Les limites d'une solution prometteuse
Malgré leurs avantages, les capsules de sieste ne sont pas sans poser certains défis. D’abord, le coût d’installation et de maintenance de ces dispositifs pourrait représenter un frein pour de nombreuses institutions, surtout si elles doivent faire face à d’autres priorités budgétaires. Les bibliothèques, souvent déjà saturées par les étudiants, pourraient avoir du mal à dégager suffisamment de place sans nuire à l’espace de travail.
Enfin, il faut souligner que ces capsules, bien que bénéfiques, ne sont pas une solution miracle à la fatigue chronique ou au manque de sommeil régulier. Les capsules doivent être vues comme un complément aux pratiques de santé déjà mises en place et non comme une alternative à un sommeil de qualité. Dans un projet de santé globale, on apprend qu’au-delà de ces capsules, le projet finance une psychologue de santé supplémentaire à la disponibilité des étudiants comme nous le dit Imane Chaabi.
Sara Lebaillif
Côté chiffres :
La question du manque de sommeil chez les étudiants devient de plus en plus préoccupante. Selon une enquête de l’Observatoire national de la vie étudiante (OVE) menée en 2022, environ 60% des étudiants dorment moins de sept heures par nuit. Ce déficit a des répercussions importantes sur leurs études et leur santé globale. Une autre étude de l’Institut National du Sommeil et de la Vigilance (INSV) révèle qu’en 2019, 8 étudiants sur 10 manquent régulièrement de sommeil, notamment durant les périodes d’examens.

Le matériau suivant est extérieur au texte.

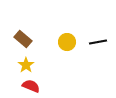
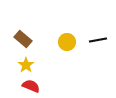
black line: moved 2 px up
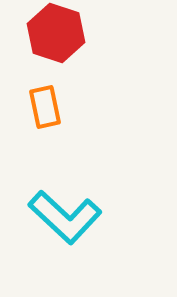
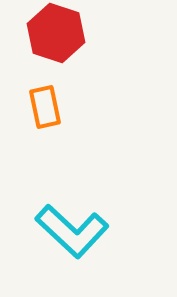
cyan L-shape: moved 7 px right, 14 px down
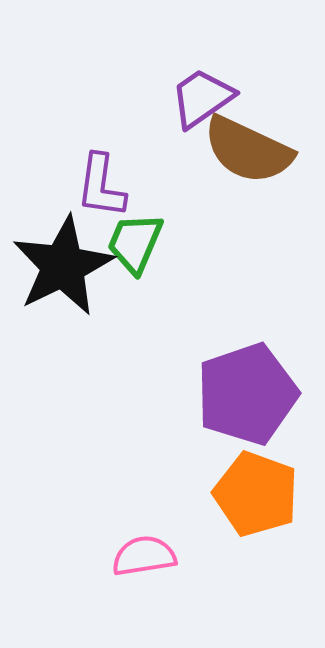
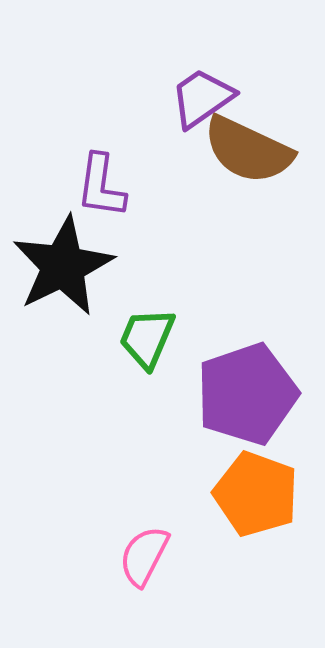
green trapezoid: moved 12 px right, 95 px down
pink semicircle: rotated 54 degrees counterclockwise
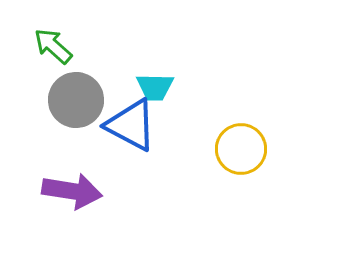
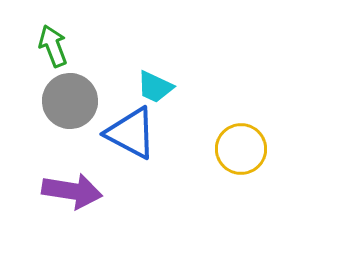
green arrow: rotated 27 degrees clockwise
cyan trapezoid: rotated 24 degrees clockwise
gray circle: moved 6 px left, 1 px down
blue triangle: moved 8 px down
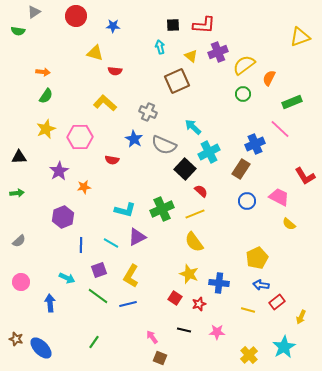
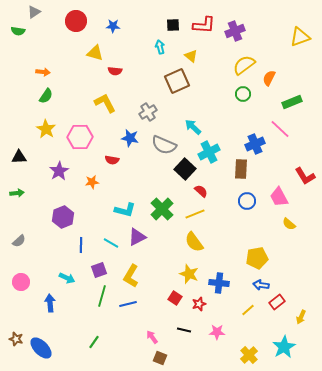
red circle at (76, 16): moved 5 px down
purple cross at (218, 52): moved 17 px right, 21 px up
yellow L-shape at (105, 103): rotated 20 degrees clockwise
gray cross at (148, 112): rotated 36 degrees clockwise
yellow star at (46, 129): rotated 18 degrees counterclockwise
blue star at (134, 139): moved 4 px left, 1 px up; rotated 18 degrees counterclockwise
brown rectangle at (241, 169): rotated 30 degrees counterclockwise
orange star at (84, 187): moved 8 px right, 5 px up
pink trapezoid at (279, 197): rotated 145 degrees counterclockwise
green cross at (162, 209): rotated 20 degrees counterclockwise
yellow pentagon at (257, 258): rotated 15 degrees clockwise
green line at (98, 296): moved 4 px right; rotated 70 degrees clockwise
yellow line at (248, 310): rotated 56 degrees counterclockwise
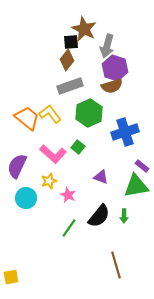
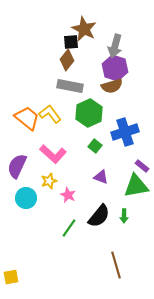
gray arrow: moved 8 px right
gray rectangle: rotated 30 degrees clockwise
green square: moved 17 px right, 1 px up
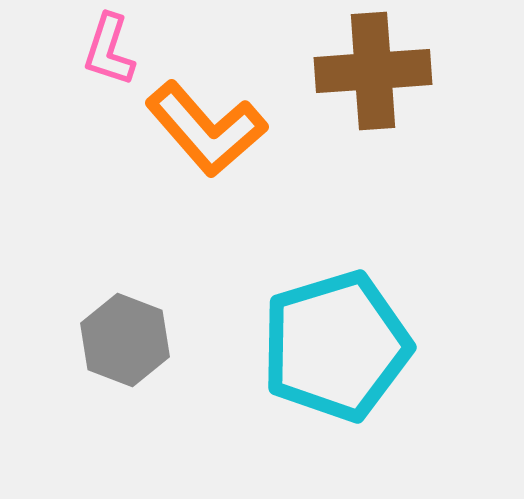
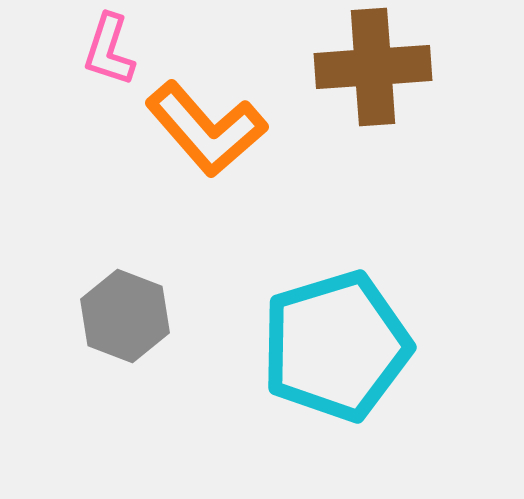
brown cross: moved 4 px up
gray hexagon: moved 24 px up
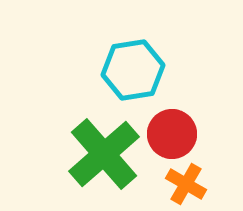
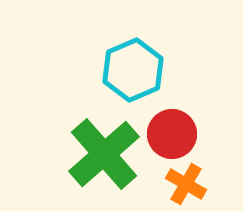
cyan hexagon: rotated 14 degrees counterclockwise
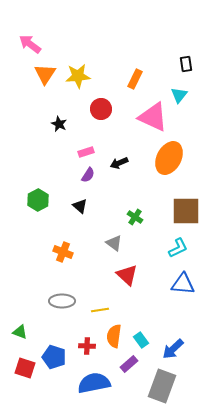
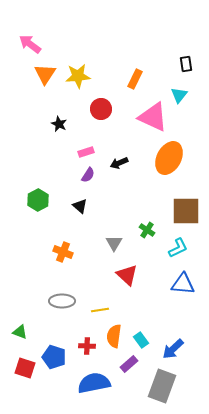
green cross: moved 12 px right, 13 px down
gray triangle: rotated 24 degrees clockwise
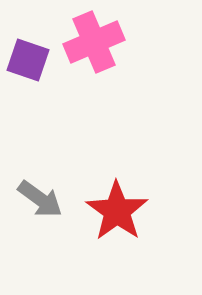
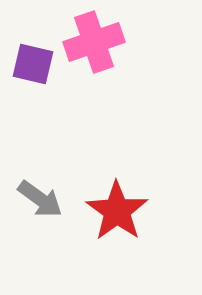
pink cross: rotated 4 degrees clockwise
purple square: moved 5 px right, 4 px down; rotated 6 degrees counterclockwise
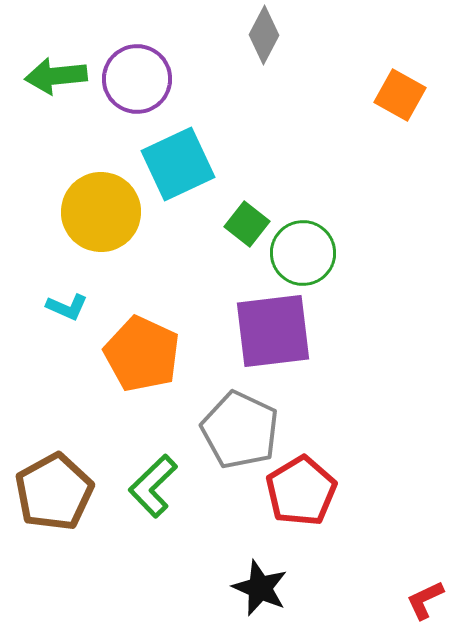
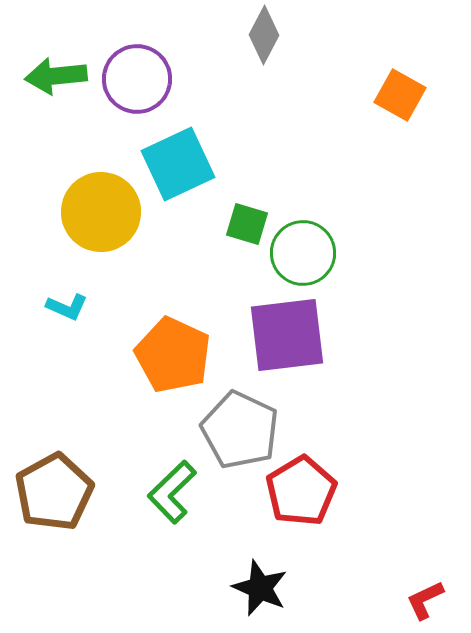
green square: rotated 21 degrees counterclockwise
purple square: moved 14 px right, 4 px down
orange pentagon: moved 31 px right, 1 px down
green L-shape: moved 19 px right, 6 px down
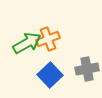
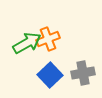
gray cross: moved 4 px left, 4 px down
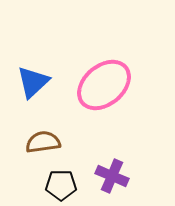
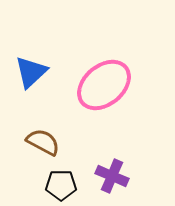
blue triangle: moved 2 px left, 10 px up
brown semicircle: rotated 36 degrees clockwise
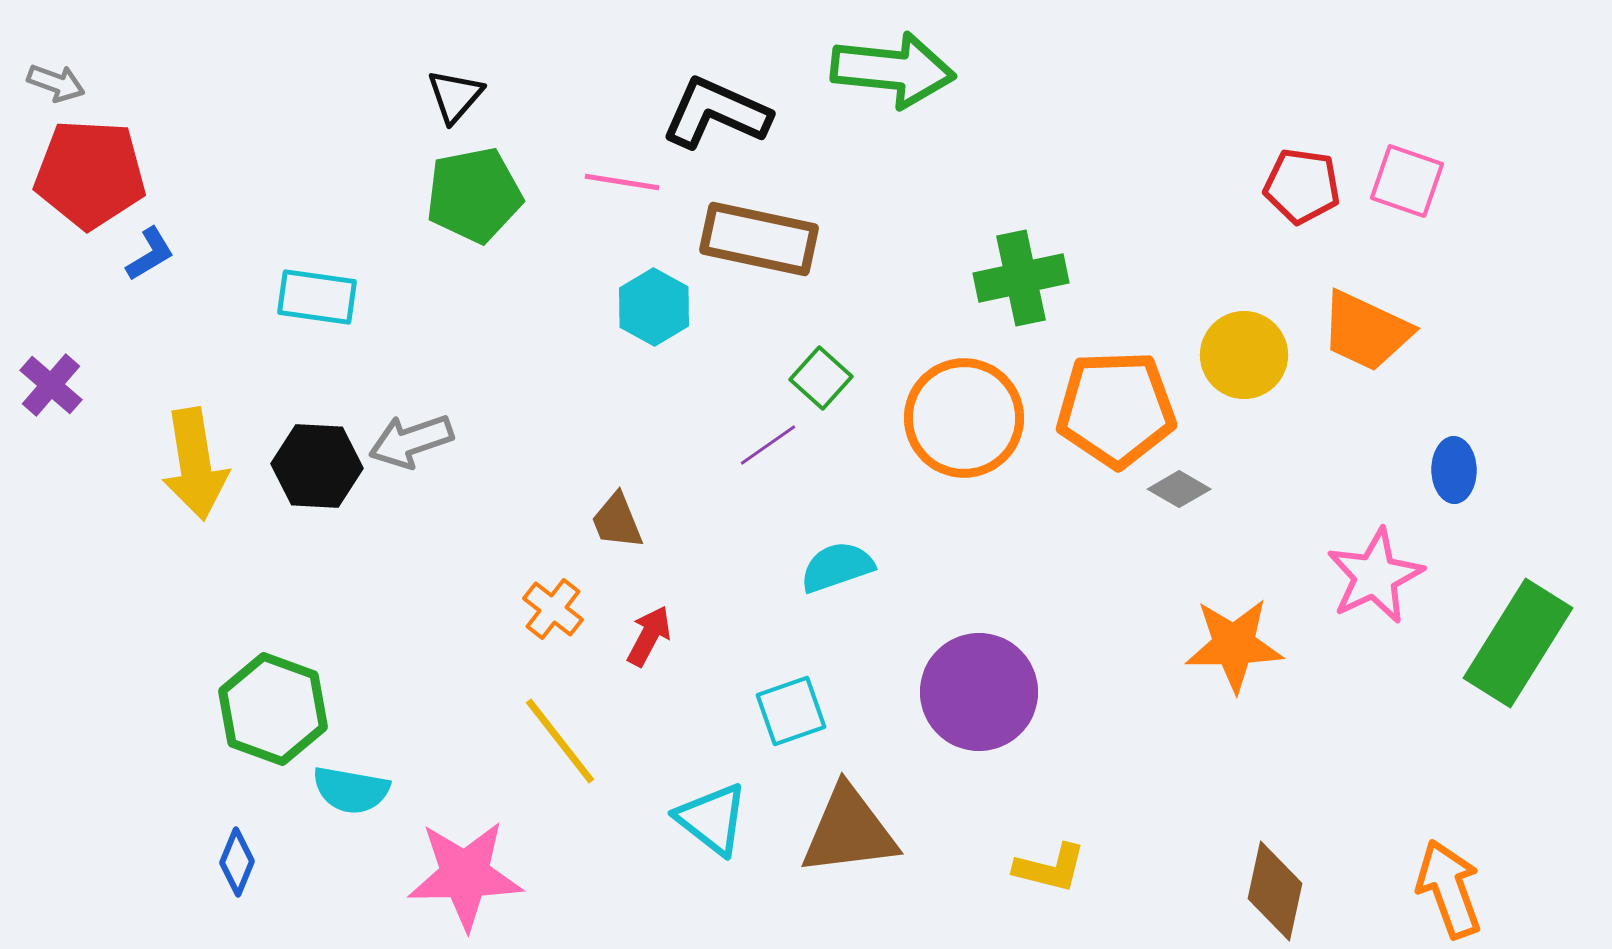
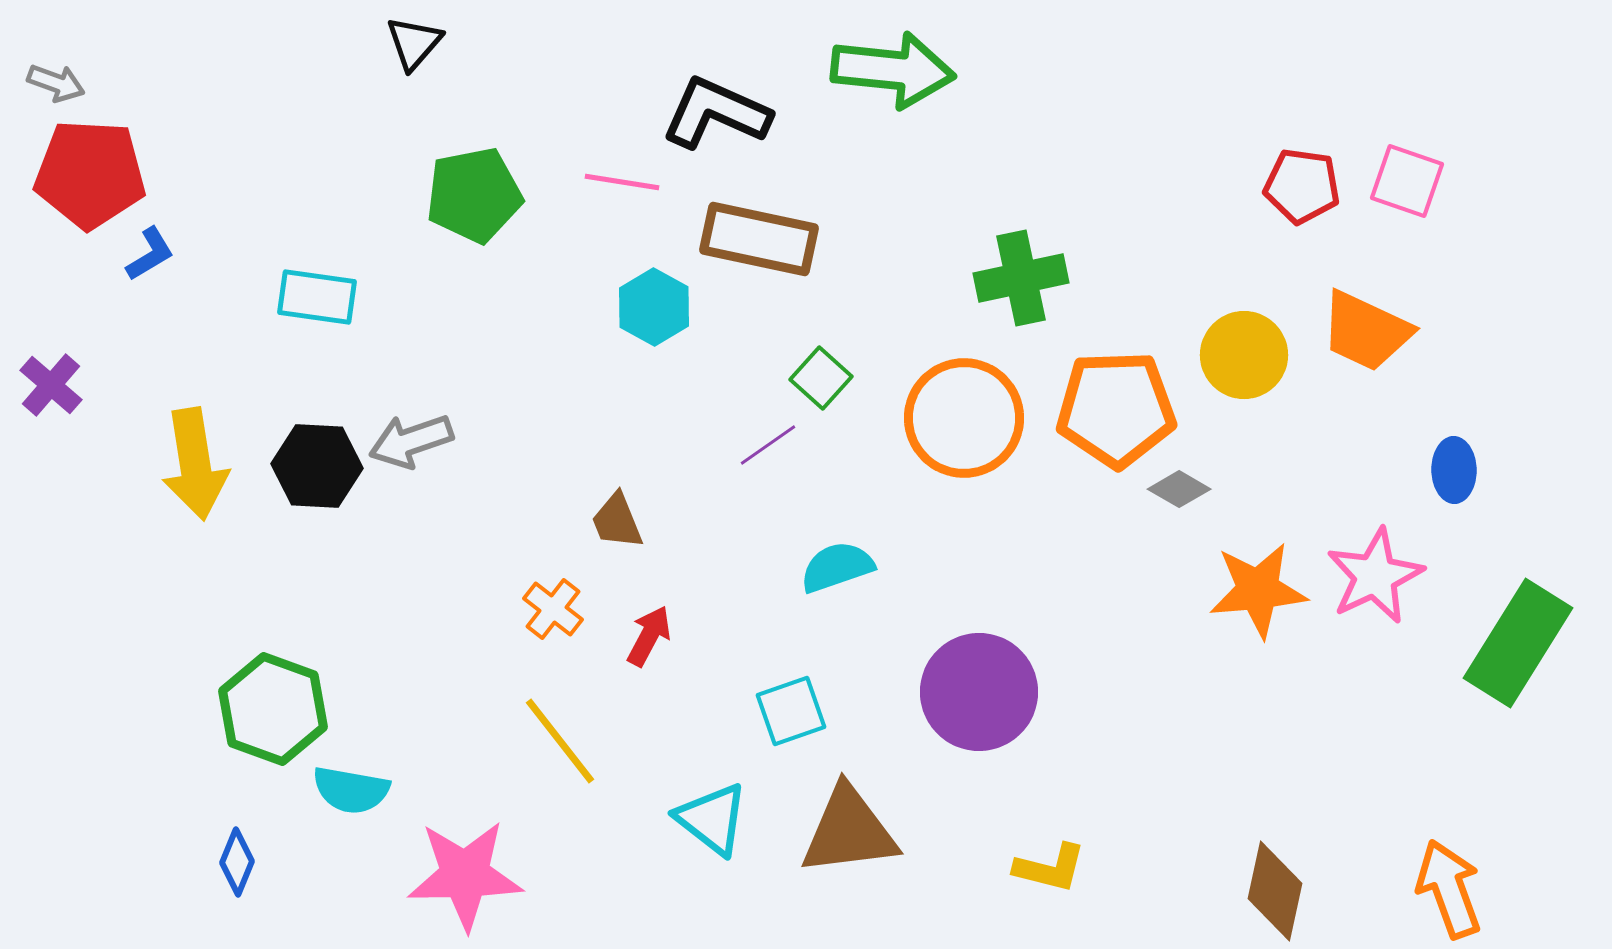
black triangle at (455, 96): moved 41 px left, 53 px up
orange star at (1234, 645): moved 24 px right, 55 px up; rotated 4 degrees counterclockwise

Le manque de sommeil impacte directement la concentration et la productivité des étudiants. D’après une étude de Harvard, chaque heure de sommeil en moins par rapport aux 8 heures recommandées réduit de 10% la productivité cognitive. Ce déclin se manifeste par une baisse des performances académiques. En effet, les étudiants qui dorment moins de six heures par nuit ont 70% plus de chance d’obtenir une moyenne inférieure à ceux dormant plus de huit heures.
En plus des conséquences sur les études, le manque de sommeil accentue l’anxiété et le stress. Une enquête de l’OVE en 2020 indique que 38% des étudiants souffrant de troubles du sommeil développent des troubles dépressifs. Sur le plan physique, ce déficit entraîne des perturbations métaboliques, affaiblit le système immunitaire et augmente le risque de maladies chroniques.
Il est donc essentiel que les étudiants prennent conscience des effets néfastes du manque de sommeil pour leur réussite académique et leur santé globale.